Start of Task inputs

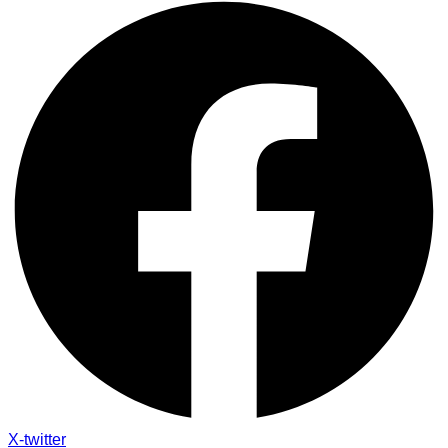
X-twitter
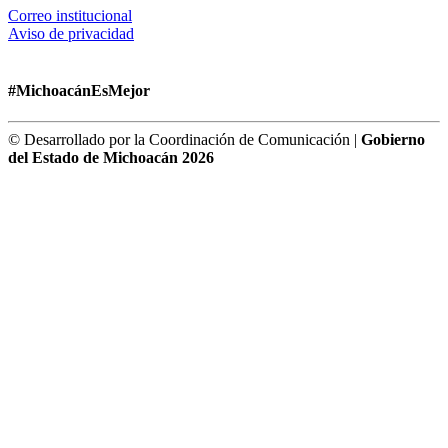
Correo institucional
Aviso de privacidad
#MichoacánEsMejor
© Desarrollado por la Coordinación de Comunicación |
Gobierno
del Estado de Michoacán 2026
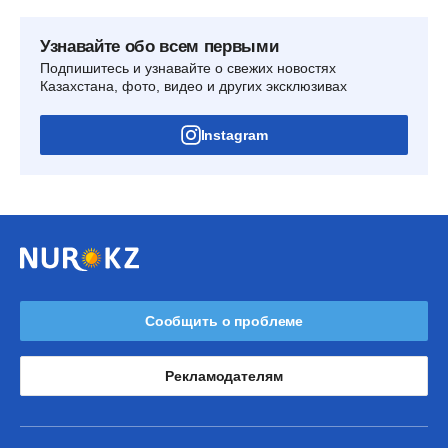
Узнавайте обо всем первыми
Подпишитесь и узнавайте о свежих новостях
Казахстана, фото, видео и других эксклюзивах
Instagram
Сообщить о проблеме
Рекламодателям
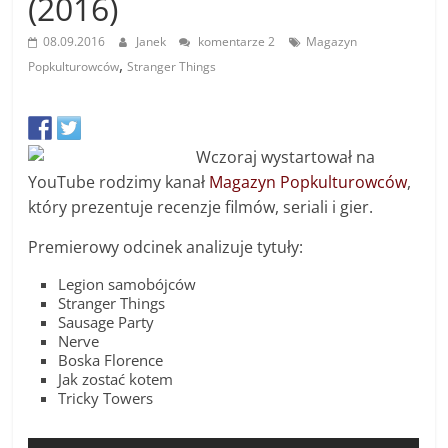
(2016)
08.09.2016
Janek
komentarze 2
Magazyn
,
Popkulturowców
Stranger Things
Wczoraj wystartował na
YouTube rodzimy kanał
Magazyn Popkulturowców
,
który prezentuje recenzje filmów, seriali i gier.
Premierowy odcinek analizuje tytuły:
Legion samobójców
Stranger Things
Sausage Party
Nerve
Boska Florence
Jak zostać kotem
Tricky Towers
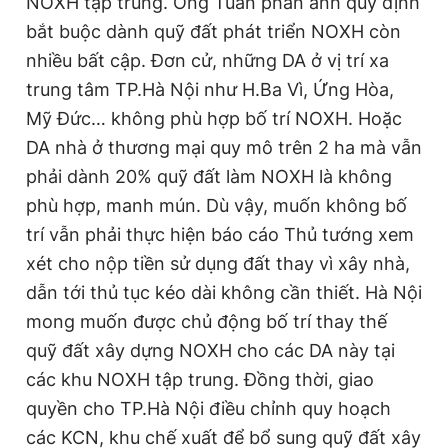
NOXH tập trung. Ông Tuấn phản ánh quy định
bắt buộc dành quỹ đất phát triển NOXH còn
nhiều bất cập. Đơn cử, những DA ở vị trí xa
trung tâm TP.Hà Nội như H.Ba Vì, Ứng Hòa,
Mỹ Đức… không phù hợp bố trí NOXH. Hoặc
DA nhà ở thương mại quy mô trên 2 ha mà vẫn
phải dành 20% quỹ đất làm NOXH là không
phù hợp, manh mún. Dù vậy, muốn không bố
trí vẫn phải thực hiện báo cáo Thủ tướng xem
xét cho nộp tiền sử dụng đất thay vì xây nhà,
dẫn tới thủ tục kéo dài không cần thiết. Hà Nội
mong muốn được chủ động bố trí thay thế
quỹ đất xây dựng NOXH cho các DA này tại
các khu NOXH tập trung. Đồng thời, giao
quyền cho TP.Hà Nội điều chỉnh quy hoạch
các KCN, khu chế xuất để bổ sung quỹ đất xây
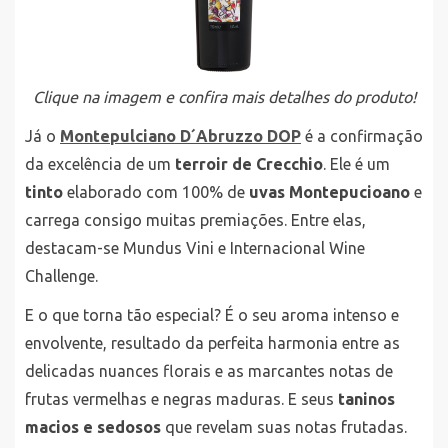
Clique na imagem e confira mais detalhes do produto!
Já o
Montepulciano D´Abruzzo DOP
é a confirmação
da excelência de um
terroir de Crecchio
. Ele é um
tinto
elaborado com 100% de
uvas Montepucioano
e
carrega consigo muitas premiações. Entre elas,
destacam-se Mundus Vini e Internacional Wine
Challenge.
E o que torna tão especial? É o seu aroma intenso e
envolvente, resultado da perfeita harmonia entre as
delicadas nuances florais e as marcantes notas de
frutas vermelhas e negras maduras. E seus
taninos
macios e sedosos
que revelam suas notas frutadas.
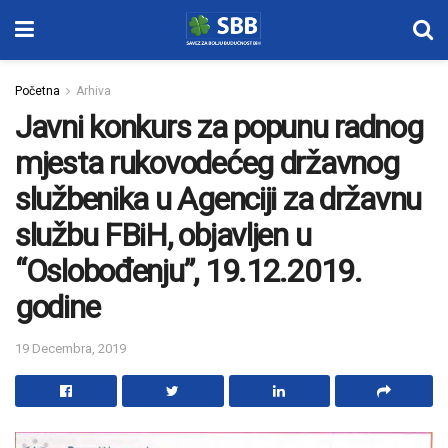
Početna
Arhiva
Javni konkurs za popunu radnog
mjesta rukovodećeg državnog
službenika u Agenciji za državnu
službu FBiH, objavljen u
“Oslobođenju”, 19.12.2019.
godine
19 Decembra, 2019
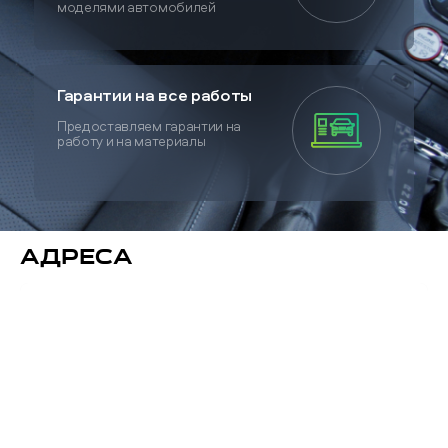
моделями автомобилей
Гарантии на все работы
Предоставляем гарантии на
работу и на материалы
Адреса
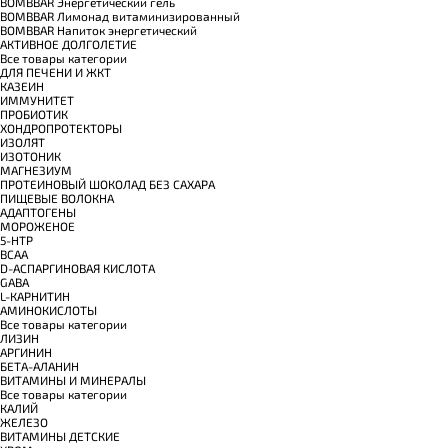
BOMBBAR Энергетический гель
BOMBBAR Лимонад витаминизированный
BOMBBAR Напиток энергетический
АКТИВНОЕ ДОЛГОЛЕТИЕ
Все товары категории
ДЛЯ ПЕЧЕНИ И ЖКТ
КАЗЕИН
ИММУНИТЕТ
ПРОБИОТИК
ХОНДРОПРОТЕКТОРЫ
ИЗОЛЯТ
ИЗОТОНИК
МАГНЕЗИУМ
ПРОТЕИНОВЫЙ ШОКОЛАД БЕЗ САХАРА
ПИЩЕВЫЕ ВОЛОКНА
АДАПТОГЕНЫ
МОРОЖЕНОЕ
5-HTP
BCAA
D-АСПАРГИНОВАЯ КИСЛОТА
GABA
L-КАРНИТИН
АМИНОКИСЛОТЫ
Все товары категории
ЛИЗИН
АРГИНИН
БЕТА-АЛАНИН
ВИТАМИНЫ И МИНЕРАЛЫ
Все товары категории
КАЛИЙ
ЖЕЛЕЗО
ВИТАМИНЫ ДЕТСКИЕ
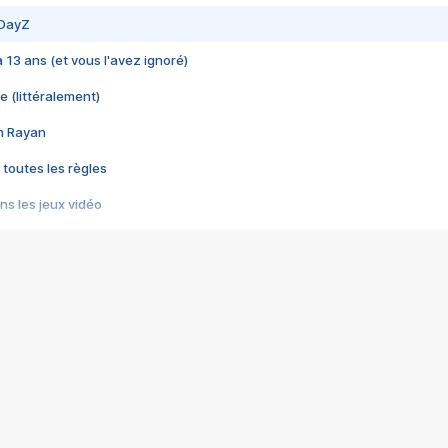
 DayZ
 a 13 ans (et vous l'avez ignoré)
e (littéralement)
im Rayan
 toutes les règles
s les jeux vidéo
us choquant de Rockstar ? - Le scandale BULLY
e plus moche de Steam
du RÊVE tourne au CAUCHEMAR
pendant 8 heures
it… à tort
umiliés par un jeu vidéo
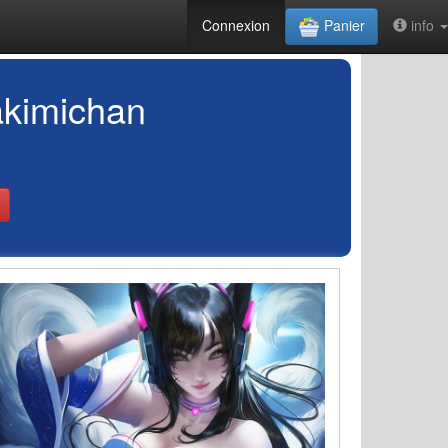
Connexion
Panier
info
akimichan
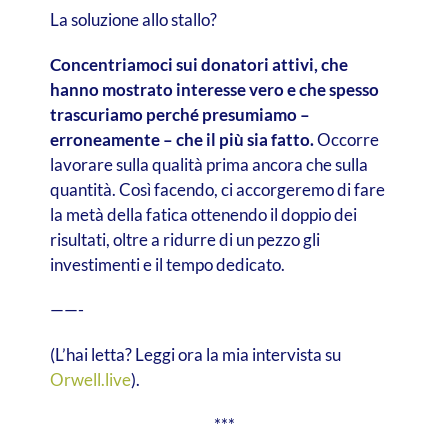
La soluzione allo stallo?
Concentriamoci sui donatori attivi, che
hanno mostrato interesse vero e che spesso
trascuriamo perché presumiamo –
erroneamente – che il più sia fatto.
Occorre
lavorare sulla qualità prima ancora che sulla
quantità. Così facendo, ci accorgeremo di fare
la metà della fatica ottenendo il doppio dei
risultati, oltre a ridurre di un pezzo gli
investimenti e il tempo dedicato.
——-
(L’hai letta? Leggi ora la mia intervista su
Orwell.live
).
***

End of Task inputs

> **What is expected**
Taking the material above, give again exactly the lines from the one holding "Казахстана, фото, видео и других эксклюзивах" through the one holding "bắt buộc dành quỹ đất phát triển NOXH còn", with both ends and without pictures.

> **Solved problem**
Казахстана, фото, видео и других эксклюзивах
Instagram
Сообщить о проблеме
Рекламодателям
(2016)
08.09.2016
Janek
komentarze 2
Magazyn
,
Popkulturowców
Stranger Things
Wczoraj wystartował na
YouTube rodzimy kanał
Magazyn Popkulturowców
,
który prezentuje recenzje filmów, seriali i gier.
Premierowy odcinek analizuje tytuły:
Legion samobójców
Stranger Things
Sausage Party
Nerve
Boska Florence
Jak zostać kotem
Tricky Towers
NOXH tập trung. Ông Tuấn phản ánh quy định
bắt buộc dành quỹ đất phát triển NOXH còn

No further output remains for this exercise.